##### Source data #####

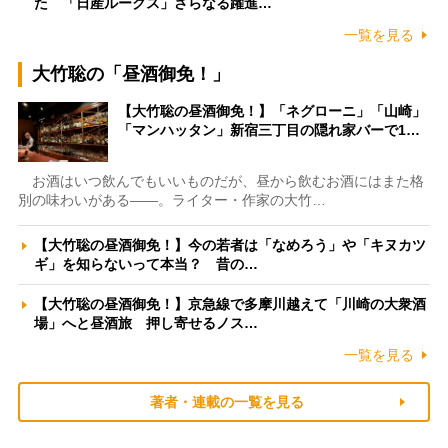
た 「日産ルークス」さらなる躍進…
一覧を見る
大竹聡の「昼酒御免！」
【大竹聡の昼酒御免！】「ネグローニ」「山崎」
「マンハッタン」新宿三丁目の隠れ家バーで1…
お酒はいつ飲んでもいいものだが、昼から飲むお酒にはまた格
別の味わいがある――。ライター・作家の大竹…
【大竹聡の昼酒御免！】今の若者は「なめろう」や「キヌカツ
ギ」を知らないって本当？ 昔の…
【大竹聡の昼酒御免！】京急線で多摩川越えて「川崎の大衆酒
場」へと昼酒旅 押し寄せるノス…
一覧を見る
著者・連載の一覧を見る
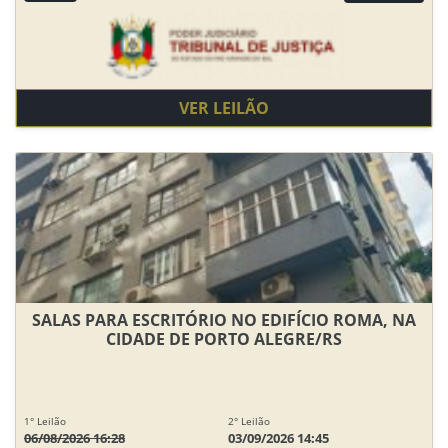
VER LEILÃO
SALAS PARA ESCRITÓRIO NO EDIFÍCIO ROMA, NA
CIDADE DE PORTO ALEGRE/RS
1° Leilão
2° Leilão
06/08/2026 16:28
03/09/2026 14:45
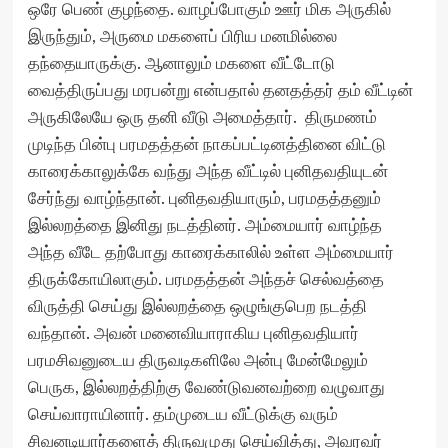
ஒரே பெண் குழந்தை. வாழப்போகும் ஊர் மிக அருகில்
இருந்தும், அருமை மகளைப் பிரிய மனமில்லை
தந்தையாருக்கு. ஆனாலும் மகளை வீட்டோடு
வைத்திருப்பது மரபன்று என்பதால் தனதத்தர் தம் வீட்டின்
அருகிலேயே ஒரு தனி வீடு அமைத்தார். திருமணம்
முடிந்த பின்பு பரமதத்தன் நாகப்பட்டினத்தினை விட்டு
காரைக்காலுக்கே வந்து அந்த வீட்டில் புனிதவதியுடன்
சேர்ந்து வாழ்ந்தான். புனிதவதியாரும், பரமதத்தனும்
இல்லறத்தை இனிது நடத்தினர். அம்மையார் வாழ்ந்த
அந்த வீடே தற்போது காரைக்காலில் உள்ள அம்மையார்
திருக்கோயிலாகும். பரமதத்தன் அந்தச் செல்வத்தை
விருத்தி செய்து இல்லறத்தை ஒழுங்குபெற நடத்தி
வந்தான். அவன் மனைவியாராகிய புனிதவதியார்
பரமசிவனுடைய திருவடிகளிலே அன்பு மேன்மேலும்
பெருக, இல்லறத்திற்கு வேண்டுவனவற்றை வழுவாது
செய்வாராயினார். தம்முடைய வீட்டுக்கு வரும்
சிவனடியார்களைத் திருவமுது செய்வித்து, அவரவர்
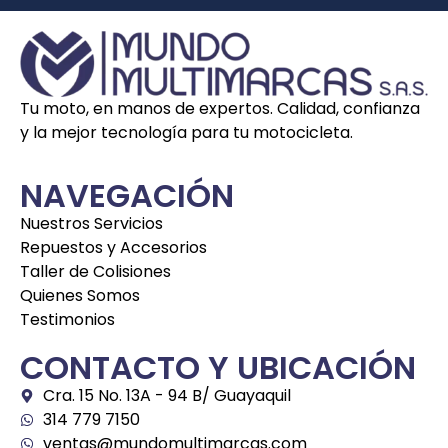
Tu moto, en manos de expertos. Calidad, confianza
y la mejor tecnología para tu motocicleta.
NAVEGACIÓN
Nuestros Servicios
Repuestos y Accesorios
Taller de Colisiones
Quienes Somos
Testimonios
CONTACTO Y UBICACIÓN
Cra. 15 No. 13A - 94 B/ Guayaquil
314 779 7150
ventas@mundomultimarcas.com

#####
##### Source data #####

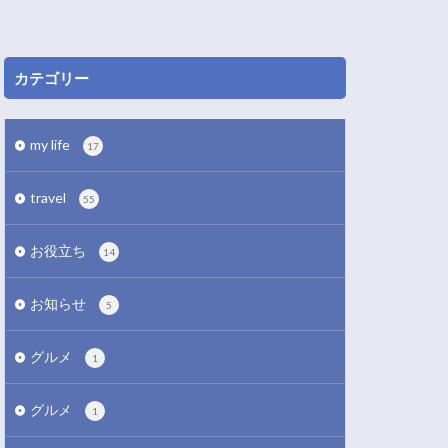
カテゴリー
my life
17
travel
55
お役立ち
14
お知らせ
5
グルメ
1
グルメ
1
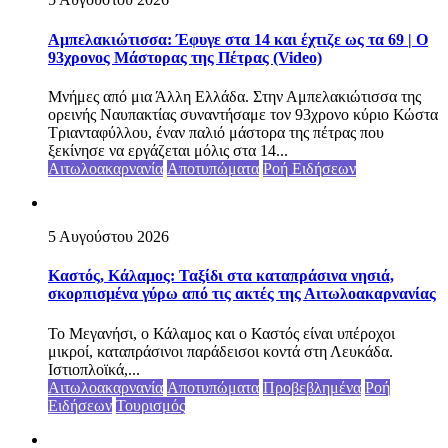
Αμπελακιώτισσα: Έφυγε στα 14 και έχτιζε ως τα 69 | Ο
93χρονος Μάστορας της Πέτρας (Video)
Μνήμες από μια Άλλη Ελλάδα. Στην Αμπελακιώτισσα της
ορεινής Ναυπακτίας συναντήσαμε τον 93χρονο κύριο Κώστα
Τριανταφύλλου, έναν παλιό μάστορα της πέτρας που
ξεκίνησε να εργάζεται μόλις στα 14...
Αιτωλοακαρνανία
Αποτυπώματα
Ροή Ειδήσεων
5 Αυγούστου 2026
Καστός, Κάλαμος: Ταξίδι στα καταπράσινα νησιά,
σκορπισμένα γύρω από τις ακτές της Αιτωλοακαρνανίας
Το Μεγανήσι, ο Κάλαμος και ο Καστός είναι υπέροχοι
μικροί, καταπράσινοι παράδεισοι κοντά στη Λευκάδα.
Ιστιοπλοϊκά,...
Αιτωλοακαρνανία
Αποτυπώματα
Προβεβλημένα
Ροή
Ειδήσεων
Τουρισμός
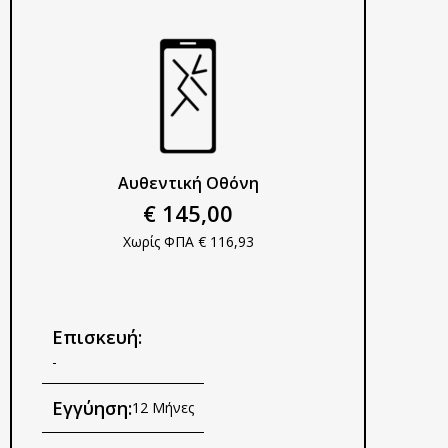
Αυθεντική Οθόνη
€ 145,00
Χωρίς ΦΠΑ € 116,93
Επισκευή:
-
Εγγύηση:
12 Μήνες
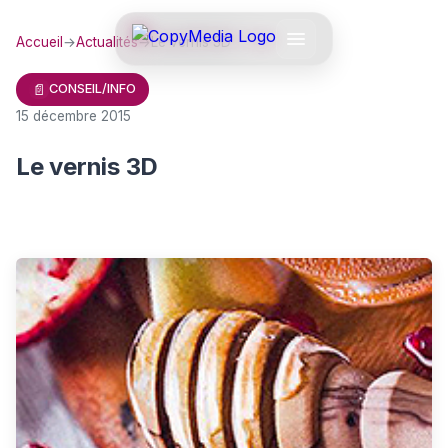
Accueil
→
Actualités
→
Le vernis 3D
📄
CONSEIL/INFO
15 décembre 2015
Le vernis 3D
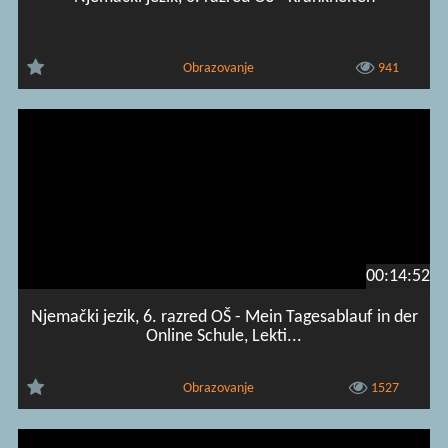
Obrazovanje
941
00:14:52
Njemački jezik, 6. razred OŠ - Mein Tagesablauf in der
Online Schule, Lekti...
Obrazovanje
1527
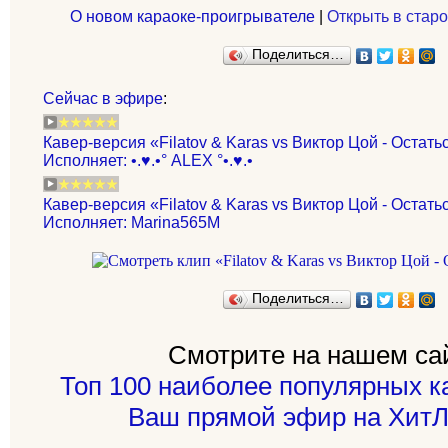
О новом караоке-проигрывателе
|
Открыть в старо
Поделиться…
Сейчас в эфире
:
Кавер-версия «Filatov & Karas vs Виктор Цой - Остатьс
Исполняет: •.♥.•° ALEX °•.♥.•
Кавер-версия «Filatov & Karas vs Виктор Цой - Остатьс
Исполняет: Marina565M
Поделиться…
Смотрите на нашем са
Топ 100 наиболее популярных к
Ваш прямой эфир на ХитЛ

#####

◆ Assignment ◆
Your answer should consist of the lines above between those holding "た 「日産ルークス」さらなる躍進…" and "CIDADE DE PORTO ALEGRE/RS", inclusive, reproduced word for word and without pictures.

◆ Solution to this problem ◆
た 「日産ルークス」さらなる躍進…
一覧を見る
大竹聡の「昼酒御免！」
【大竹聡の昼酒御免！】「ネグローニ」「山崎」
「マンハッタン」新宿三丁目の隠れ家バーで1…
お酒はいつ飲んでもいいものだが、昼から飲むお酒にはまた格
別の味わいがある――。ライター・作家の大竹…
【大竹聡の昼酒御免！】今の若者は「なめろう」や「キヌカツ
ギ」を知らないって本当？ 昔の…
【大竹聡の昼酒御免！】京急線で多摩川越えて「川崎の大衆酒
場」へと昼酒旅 押し寄せるノス…
一覧を見る
著者・連載の一覧を見る
VER LEILÃO
SALAS PARA ESCRITÓRIO NO EDIFÍCIO ROMA, NA
CIDADE DE PORTO ALEGRE/RS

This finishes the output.